The Tomorrow War: Star Chris Pratt Talks The “Most Embarrassing Acting You’ll Ever Do”


The Tomorrow War finds Chris Pratt doing his best to help save the world in the Amazon Prime original sci-fi summer blockbuster.

The actor was first truly introduced to audiences with the NBC comedy hit Parks & Rec. and broke into the action movie realm with his star-making turn in Guardians of the Galaxy in 2014. The very next year, his action movie mettle status broke through the roof with Jurassic World.

He brings that experience and so much more (his comic timing!) to The Tomorrow War and The Movie Mensch was lucky enough to participate in a virtual press for the film and got Pratt’s take on this most unique of alien invasion films.
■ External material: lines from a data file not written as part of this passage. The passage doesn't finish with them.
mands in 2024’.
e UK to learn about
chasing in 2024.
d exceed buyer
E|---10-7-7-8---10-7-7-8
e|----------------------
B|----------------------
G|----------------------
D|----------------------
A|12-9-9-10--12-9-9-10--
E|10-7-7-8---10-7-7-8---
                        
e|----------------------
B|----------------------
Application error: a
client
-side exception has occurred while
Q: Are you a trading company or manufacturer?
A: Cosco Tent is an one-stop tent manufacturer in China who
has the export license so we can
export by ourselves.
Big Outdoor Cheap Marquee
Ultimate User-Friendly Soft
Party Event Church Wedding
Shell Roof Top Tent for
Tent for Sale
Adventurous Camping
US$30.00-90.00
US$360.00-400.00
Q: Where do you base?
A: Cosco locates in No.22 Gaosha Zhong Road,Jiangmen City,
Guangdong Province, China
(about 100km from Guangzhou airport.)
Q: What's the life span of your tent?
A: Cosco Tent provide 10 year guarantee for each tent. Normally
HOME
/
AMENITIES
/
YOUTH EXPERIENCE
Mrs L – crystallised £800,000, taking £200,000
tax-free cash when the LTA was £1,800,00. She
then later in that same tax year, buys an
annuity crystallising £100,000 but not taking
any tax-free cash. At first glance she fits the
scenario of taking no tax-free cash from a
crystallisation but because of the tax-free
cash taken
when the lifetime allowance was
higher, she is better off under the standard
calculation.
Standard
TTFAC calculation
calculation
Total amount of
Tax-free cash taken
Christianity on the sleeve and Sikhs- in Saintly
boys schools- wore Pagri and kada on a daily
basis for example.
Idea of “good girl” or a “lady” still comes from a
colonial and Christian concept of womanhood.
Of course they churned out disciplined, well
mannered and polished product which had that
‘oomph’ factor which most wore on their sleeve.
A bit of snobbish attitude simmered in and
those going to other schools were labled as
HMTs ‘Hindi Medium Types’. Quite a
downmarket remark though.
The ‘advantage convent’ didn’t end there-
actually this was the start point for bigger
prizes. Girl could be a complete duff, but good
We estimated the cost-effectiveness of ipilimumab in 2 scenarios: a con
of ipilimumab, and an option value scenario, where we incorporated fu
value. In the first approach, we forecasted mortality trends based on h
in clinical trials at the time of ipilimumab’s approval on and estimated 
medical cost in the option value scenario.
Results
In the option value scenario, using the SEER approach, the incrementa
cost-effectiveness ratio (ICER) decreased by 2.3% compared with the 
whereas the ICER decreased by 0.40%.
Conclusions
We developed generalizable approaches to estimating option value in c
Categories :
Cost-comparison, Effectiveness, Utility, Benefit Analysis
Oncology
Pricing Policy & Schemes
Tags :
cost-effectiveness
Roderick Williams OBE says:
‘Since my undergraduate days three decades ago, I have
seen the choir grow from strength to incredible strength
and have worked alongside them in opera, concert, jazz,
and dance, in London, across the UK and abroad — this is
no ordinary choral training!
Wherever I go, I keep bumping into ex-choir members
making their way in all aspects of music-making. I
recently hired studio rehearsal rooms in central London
When asked about his most memorable scene from The Tomorrow War, there were too many to recall. But did light up talking about the scene that, well, everyone will be talking about.
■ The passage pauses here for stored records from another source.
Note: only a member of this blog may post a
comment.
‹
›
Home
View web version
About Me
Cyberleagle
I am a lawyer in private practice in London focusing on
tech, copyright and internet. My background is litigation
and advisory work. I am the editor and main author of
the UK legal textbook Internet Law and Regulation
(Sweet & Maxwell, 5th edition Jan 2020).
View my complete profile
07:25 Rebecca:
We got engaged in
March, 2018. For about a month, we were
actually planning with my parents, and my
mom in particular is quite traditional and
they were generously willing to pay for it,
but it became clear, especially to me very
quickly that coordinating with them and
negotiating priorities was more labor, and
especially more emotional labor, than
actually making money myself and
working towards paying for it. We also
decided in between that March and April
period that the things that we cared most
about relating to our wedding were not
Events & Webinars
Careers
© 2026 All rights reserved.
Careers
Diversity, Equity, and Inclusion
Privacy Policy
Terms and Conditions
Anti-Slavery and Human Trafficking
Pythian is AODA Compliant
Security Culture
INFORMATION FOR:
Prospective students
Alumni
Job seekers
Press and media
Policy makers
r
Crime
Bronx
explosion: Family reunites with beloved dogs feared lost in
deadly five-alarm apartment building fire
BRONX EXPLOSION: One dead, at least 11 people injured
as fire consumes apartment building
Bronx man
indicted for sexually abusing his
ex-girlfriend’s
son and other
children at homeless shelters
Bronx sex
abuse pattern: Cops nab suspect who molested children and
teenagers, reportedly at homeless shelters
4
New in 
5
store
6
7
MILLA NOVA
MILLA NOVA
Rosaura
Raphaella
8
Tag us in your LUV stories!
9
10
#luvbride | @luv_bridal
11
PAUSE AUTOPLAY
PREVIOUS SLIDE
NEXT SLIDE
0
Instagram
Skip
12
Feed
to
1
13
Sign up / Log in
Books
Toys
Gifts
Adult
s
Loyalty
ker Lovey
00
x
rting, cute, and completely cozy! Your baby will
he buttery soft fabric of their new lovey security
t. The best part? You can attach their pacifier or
“There’s a really great sequence—and I know that we’re focusing on the people of present-day 2021—but when we do make that jump to 2051, there’s this transition, and we fall from the sky in Miami and land in a pool,” he recalled.

“There was some serious waterwork that we got to do and that is a lot of fun. We got to jump off of this high dive that we built out of a forklift and jump off into the water. The camera followed us down and then you had stunt people jumping down and landing on top of you forcing you underwater.”

The Tomorrow War chronicles what happens when a handful of soldiers arrive out of nowhere at the World Cup and informs the world that three decades from now there is an alien invasion and our fight against them is not going well. Eventually, a national draft is imposed, and folks are drafted and trained to “leap” into the future. The percentage of those who make it home has not been high, so when Pratt’s Dan Forester gets drafted.

His wife and daughter (played by Betty Gilpin and Ryan Kiera Armstrong) are not so thrilled. But what kind of future is the former special ops, current schoolteacher, leaving for his little girl if he doesn’t do his part to fight for the future?

One of the things that most spoke to Pratt when reading the script wasn’t necessarily the many envelope-pushing action sequences. It was the part of his on-screen persona that involves the familial.

“My character, Dan, is something he has to do to protect his family and to protect his daughter and leave her with a home life of having her mother there. It’s a different theme to think about someone being drafted away from their children rather than children being drafted away from their parents,” Pratt said.

There was also the fact that everyone who is drafted and is heading into battle in the future is of a certain advanced age. Usually, onscreen, those heading into battle are among society’s youngest.

“We’ve seen these movies where it is 18, 19-year-old kids getting thrown into the throws. You’re getting thrown into battle. They’re just kids forced to become men. Everyone who goes forward into the future is over the age of 30,” Pratt remarked.

“You are dealing with people who are making life decisions based not on the life that they could lead, but rather the world that they’re leaving for their children.”

Some of the challenges of modern movie making involve actors and actresses having to dig deep into their actor’s toolbox and emit that emotion—in whatever form that is required—to something that isn’t there. Whether the Jurassic movies, the Guardian of the Galaxy films or with The Tomorrow War, Pratt has become quite the expert.

“I’ve had my fair share of experience of running from and fighting against creatures that aren’t there. Yes, there’s certainly a craft to it. You could have a whole podcast episode about the way to achieve it, but it’s a combination of various things you’re going to look at, whether it will be a tennis ball, or the guy named Troy who’s seven feet tall, a mountain of a man, and very scary. Then you’ve got the prosthetic and then you’re sometimes in the big wide shots, you may have nothing,” Pratt said.

“You’re not trying to have an emotional relationship with one of these creatures, but in a close-up, you might be looking into the eyes of an actor. You have something you can pull from. It’s the most embarrassing acting you’ll ever do. Acting opposite something that’s not there and fighting something that’s not there is particularly embarrassing.”